Let’s talk turkey (of the sea)
The average American eats a ratio of anywhere from 12:1 to 25:1 Omega 6 to omega 3 fatty acids. This creates a highly inflammatory state. Usher in some cold-water fish. Some studies suggest that eating 8 oz of fish / week (we’re not talking tilapia; it’s farmed and high in omega 6) would equate to 20,000 few deaths from CVD and 4,000 fewer nonfatal strokes. It’s been speculated that regular fish consumption may reduce total mortality at a higher rate then statins (statins garner 40 billion dollars a year and is a article in itself).
So if not tilapia? We want fish high in omega 3 such as salmon, mackerel, herring, sardines, anchovies, and bass, as well as shellfish like oysters and mussels. The single highest seafood source of EPA and DHA is caviar or fish eggs. I could not eat fish eggs if my life depended on, but if you like them more power to you.

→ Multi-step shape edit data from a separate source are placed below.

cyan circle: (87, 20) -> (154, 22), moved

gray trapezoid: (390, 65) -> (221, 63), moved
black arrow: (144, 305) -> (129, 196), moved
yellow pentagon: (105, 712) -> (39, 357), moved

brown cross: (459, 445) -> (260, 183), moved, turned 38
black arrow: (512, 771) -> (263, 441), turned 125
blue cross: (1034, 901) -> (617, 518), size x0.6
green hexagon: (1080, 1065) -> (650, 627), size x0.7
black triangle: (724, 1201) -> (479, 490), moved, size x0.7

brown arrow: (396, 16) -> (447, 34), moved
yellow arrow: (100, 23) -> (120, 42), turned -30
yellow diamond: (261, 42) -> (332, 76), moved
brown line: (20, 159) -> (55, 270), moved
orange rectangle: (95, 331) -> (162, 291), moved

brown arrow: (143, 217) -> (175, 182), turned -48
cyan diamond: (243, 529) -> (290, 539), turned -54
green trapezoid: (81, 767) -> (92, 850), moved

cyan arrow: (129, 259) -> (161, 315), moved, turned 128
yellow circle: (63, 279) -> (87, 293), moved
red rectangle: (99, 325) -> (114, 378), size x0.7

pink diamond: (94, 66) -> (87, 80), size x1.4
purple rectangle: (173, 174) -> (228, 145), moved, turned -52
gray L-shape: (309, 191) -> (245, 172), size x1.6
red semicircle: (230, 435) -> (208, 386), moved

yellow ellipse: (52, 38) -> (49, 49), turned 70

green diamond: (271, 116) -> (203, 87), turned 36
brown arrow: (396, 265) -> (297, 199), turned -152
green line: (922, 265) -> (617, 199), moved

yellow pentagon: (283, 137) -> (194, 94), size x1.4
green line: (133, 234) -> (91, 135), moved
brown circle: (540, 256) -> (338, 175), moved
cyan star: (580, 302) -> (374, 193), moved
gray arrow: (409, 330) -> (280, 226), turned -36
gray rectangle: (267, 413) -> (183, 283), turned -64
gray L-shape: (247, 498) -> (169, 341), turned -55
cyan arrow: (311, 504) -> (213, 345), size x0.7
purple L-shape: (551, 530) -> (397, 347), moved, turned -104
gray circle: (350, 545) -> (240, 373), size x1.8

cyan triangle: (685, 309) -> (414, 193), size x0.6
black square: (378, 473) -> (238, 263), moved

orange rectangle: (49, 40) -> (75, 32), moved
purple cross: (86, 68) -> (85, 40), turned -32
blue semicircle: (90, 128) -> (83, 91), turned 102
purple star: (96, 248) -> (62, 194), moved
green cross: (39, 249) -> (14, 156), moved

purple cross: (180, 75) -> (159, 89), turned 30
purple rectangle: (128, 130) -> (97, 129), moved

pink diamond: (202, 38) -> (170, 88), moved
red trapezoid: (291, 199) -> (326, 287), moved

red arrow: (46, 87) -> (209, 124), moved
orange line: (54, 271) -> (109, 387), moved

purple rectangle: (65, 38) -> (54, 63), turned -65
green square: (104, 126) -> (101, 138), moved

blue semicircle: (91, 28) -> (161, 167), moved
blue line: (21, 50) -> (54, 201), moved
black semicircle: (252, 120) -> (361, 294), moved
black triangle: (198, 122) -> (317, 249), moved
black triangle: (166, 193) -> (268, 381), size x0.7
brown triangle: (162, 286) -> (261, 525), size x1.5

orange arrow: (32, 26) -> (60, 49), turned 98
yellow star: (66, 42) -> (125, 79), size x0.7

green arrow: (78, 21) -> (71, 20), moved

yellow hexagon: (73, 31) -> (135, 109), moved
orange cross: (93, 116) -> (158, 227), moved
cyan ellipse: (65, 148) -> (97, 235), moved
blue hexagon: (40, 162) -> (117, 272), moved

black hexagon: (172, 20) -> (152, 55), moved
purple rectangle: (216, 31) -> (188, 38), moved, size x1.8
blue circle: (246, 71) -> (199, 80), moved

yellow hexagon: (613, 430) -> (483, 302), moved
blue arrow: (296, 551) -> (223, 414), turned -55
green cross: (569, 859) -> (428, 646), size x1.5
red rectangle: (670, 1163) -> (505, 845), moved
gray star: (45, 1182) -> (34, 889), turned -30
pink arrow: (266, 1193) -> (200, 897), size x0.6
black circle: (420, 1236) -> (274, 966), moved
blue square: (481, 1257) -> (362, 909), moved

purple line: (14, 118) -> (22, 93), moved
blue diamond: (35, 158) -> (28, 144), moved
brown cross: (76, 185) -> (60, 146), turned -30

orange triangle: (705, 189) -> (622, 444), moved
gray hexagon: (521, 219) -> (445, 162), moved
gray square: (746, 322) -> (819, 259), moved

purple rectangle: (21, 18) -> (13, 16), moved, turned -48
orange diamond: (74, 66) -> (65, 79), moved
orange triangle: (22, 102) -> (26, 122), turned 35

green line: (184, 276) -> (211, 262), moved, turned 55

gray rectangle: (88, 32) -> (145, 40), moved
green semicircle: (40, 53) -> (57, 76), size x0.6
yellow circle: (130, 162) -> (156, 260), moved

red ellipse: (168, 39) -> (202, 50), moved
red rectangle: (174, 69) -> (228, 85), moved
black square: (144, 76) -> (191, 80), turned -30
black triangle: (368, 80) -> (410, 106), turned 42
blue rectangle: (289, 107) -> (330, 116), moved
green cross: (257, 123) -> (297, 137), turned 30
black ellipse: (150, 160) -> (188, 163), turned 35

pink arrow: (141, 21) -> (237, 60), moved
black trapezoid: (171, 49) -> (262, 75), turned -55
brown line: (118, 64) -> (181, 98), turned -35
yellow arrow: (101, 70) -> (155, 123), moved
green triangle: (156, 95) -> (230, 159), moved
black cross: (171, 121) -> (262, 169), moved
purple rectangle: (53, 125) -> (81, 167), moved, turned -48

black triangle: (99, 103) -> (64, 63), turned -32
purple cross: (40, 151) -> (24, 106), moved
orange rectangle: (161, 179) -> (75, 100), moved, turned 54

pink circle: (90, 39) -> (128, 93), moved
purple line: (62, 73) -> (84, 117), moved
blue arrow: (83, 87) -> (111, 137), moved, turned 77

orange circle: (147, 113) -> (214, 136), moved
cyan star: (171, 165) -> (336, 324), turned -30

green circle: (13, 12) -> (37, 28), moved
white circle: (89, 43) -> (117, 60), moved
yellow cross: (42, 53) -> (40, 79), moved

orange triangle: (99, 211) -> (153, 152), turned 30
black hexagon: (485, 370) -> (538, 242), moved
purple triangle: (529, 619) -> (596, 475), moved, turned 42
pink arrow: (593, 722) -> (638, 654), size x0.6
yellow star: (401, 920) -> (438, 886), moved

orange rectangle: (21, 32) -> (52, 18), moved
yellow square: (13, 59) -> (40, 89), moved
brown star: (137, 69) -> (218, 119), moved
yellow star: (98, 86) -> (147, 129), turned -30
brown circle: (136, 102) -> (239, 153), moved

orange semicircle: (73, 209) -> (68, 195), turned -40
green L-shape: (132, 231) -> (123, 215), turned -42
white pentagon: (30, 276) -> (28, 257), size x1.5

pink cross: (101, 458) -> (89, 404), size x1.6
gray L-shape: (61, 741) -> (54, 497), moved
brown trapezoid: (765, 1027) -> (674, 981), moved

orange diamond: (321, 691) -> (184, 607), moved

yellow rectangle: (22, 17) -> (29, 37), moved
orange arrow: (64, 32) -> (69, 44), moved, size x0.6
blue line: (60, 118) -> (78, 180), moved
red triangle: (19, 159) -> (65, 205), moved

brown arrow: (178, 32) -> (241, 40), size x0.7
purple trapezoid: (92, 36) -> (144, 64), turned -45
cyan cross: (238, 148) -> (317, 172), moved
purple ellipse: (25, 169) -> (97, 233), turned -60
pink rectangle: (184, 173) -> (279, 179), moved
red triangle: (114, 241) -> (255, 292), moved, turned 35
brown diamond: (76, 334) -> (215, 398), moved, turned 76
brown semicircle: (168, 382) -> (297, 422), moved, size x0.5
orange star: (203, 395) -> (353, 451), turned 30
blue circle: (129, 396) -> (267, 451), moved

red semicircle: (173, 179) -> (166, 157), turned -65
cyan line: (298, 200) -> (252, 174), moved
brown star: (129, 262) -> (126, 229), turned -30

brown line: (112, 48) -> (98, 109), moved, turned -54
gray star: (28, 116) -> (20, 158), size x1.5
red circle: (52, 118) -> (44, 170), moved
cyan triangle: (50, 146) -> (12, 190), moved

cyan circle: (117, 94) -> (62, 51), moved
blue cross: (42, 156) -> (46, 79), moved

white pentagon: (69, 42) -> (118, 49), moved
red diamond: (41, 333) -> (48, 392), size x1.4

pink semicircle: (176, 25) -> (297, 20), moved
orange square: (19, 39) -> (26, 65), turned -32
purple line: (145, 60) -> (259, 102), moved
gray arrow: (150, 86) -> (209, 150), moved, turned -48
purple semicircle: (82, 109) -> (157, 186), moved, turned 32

If you want to hit a clinically relevant range of omega 3’s you want to eat 3.5 EPA plus DHA per week. This may reduce heart disease by as much as 25%. A good goal would be to eat between 10-16 oz of fatty fish/shellfish per week. Make up any short fall with a high quality fish oil supplement.
When it comes to other healthy fats olives, olive oil avocados, and macadamia nuts provide healthy monounsaturated fats. Remember monounsaturated fats have been shown to reduce LDL and Triglycerides, decrease oxidized LDL, lower blood pressure, decrease thrombosis, and reduce incidence of heart disease.
You might be familiar with the term antioxidants. If you recall shortages in antioxidants may contribute to an increase in oxidized LDL, which is associated with arterial plaque build up. Food companies do an excellent job with their packaging to seduce the consumer. The supplement and nutraceutical industry is vying for you to seek out their pills. While supplements may be beneficial in some situations, it’s preferable to get these nutrients we need from whole foods, Mother Nature, and not isolated synthetic sources like ascorbic acid.
There is mixed support in the medical literature on antioxidant supplementation. You may have heard that treatment with beta-carotene, vitamin A and vitamin E may increase mortality. For reasons we that have not been fully discovered whole foods appear to be more effective than supplements in meeting nutrient requirements.
Foods high in antioxidants (lower oxidative stress and inflammation) include leafy greens and berries, but there is more to the story. Red meat and organ meats are also rich in antioxidants that are not found in significant amounts in plant sources.
I don’t want to go any deeper into the nutritional weeds. Remember there is no one-size fits all approach. Ultimately, a heart healthy diet requires some attention. It starts by eliminating processed foods and switching to nutrient dense whole foods. There should be an emphasis on cold-water fatty fish and shellfish, healthy fats, antioxidants rich foods, polyphenol-rich foods, soluble fiber, nuts, fermented foods and occasional alcohol. If you decide to supplement be selective. For example, it’s better to take folate then the synthetic folic acid. Much of folic acid is never converted to folate.
Back to the stool analogy
Earlier I broke the stool seat into 3 parts, diet, weight management, and exercise. For most people combining diet and exercise will help you reclaim a healthy weight. The evidence is pretty straightforward and suggests that regular moderate exercise prevents the build up of arterial plaque, improves lipids and reduces vascular symptoms in people with heart disease. Exercise is a great way to reduce stress, and you may have heard me cite stats on the interplay of stress and risk of cardiovascular disease. I’m not proposing everyone flock to the nearest HIIT gym or LA fitness. Make small changes based on your current activity level and attempt to log 10,000 steps a day.